Cependant nous disposons déjà de quelques nouvelles, transmises par des militant(e)s aux côtés des sans-papiers, sur ce qui se passe notamment à Vincennes, où la Cimade est remplacée par l'Assfam (sur cette association, il faut consulter le billet de Pascale Lallement, sur l'indispensable blogue Combats pour les Droits de l'Homme, animé par Serge Slama).

Pour que nous sachions, partagée entre un sourd désespoir et une colère évidente, S. transcrit les témoignages des retenus et relate ses propres tentatives pour intervenir sur des dossiers qu'elle a suivis.

Celui-ci, en pointillés:

Le 4 janvier.
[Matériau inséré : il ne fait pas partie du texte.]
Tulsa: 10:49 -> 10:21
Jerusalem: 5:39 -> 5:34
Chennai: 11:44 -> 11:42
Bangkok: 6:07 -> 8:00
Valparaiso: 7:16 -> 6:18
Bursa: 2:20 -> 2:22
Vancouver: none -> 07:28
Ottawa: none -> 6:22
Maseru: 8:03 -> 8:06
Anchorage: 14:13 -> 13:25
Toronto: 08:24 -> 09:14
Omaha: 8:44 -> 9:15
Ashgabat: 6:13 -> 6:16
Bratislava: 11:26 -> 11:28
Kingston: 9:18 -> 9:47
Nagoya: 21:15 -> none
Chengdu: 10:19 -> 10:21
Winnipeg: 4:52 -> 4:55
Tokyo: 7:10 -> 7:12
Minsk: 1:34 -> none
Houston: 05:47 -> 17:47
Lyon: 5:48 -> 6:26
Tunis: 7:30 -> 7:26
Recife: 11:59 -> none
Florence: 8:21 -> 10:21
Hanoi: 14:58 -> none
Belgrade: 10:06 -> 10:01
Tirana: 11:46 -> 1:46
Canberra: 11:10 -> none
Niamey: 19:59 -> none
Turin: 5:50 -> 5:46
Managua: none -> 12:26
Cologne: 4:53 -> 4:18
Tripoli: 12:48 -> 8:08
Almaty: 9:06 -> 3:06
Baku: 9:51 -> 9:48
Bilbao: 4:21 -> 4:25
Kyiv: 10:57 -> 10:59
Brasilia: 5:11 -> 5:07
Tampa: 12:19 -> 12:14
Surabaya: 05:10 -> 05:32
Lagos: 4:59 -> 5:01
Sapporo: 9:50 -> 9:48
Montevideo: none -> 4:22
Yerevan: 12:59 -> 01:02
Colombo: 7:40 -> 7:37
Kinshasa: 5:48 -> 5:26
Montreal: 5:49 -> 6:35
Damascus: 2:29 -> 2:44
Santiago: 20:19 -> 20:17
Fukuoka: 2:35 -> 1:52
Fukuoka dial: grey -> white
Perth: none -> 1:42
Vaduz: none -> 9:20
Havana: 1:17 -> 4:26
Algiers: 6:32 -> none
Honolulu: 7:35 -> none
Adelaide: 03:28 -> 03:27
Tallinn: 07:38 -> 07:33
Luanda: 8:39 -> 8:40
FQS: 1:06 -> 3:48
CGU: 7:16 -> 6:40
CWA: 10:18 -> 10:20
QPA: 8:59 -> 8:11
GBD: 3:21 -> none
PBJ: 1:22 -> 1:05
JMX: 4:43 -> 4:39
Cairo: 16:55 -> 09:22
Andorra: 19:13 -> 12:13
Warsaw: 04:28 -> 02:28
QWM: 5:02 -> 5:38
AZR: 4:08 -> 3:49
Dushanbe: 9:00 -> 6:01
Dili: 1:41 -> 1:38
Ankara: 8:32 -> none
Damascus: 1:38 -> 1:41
Un mineur vient de se voir récuser sa minorité , car sa famille a faxé un extrait de naissance : le fax pour le président de la cour d'appel du 35bis, samedi matin, n'a pas valeur...
J'ai demandé aux personnes QUI REMPLACENT LA CIMADE , un référé suspension au Tribunal administratif, gros blanc...: jamais entendu parler! (...)

J'ai suggéré la saisine du juge des tutelles qui avait fait le placement (...), et surtout de téléphoner au père de ce jeune afin de lui demander d'envoyer par courrier urgent, un original d'extrait de naissance. Réponse: interdiction de téléphoner! ce jeune n'a pas de carte , ni d'argent pour
téléphoner au pays !

Le 5 janvier. Ce matin je retéléphone à la permanence (...) pour le jeune mineur qui a déjà fait deux tentatives de suicides. Il a présenté , à nouveau au médecin et infirmières son extrait de naissance. J'ai demandé aux A.S. si elles avaient envoyé le référé pour sa libération immédiate au T.A. comme je leur avais demandé hier.

Réponse :" nous avons beaucoup de dossiers".

Certes , ai-je répondu , mais ce dossier est une mesure d'urgence absolue: ce mineur ne doit pas être en détention au CRA.
Puis question fatidique : avez-vous son extrait de naissance ? " - Non , mais nous avons la preuve de sa majorité , nous avons l'examen osseux"...la perle des perles a été prononcée! Donc les A.S. se rangent du coté du Parquet : une radio pour déterminer l'âge osseux! Quel élément probant, face à un extrait de naissance!

Le 6 janvier. Le jeune retenu, mineur, qui a fait deux tentatives de suicide, vient d'être lâché, pardon relâché, dans les bois de Vincennes, juste ses baskettes aux pieds ( mais avec ses lacets, quand même!)

(...)

Ce jeune est parti sans un sous en poche , paumé (...). Il est sorti, disant aux codétenus, qu'il ne
savait pas où aller, qu'il allait traîner vers le 18ème pour savoir s'il pouvait trouver un squat ou un abri.

Voilà ce que donne, dans ce cas, l'ouverture du "marché" (resic) de l'aide aux étrangers: une incompétence évidente dans le domaine de l'aide juridique et une relative insouciance devant le poids des drames humains, réduits à de la gestion de "dossiers".

Chaque dossier a un visage.

Ici, celui d'un gamin perdu qui n'en peut plus, lâché dans le bois de Vincennes.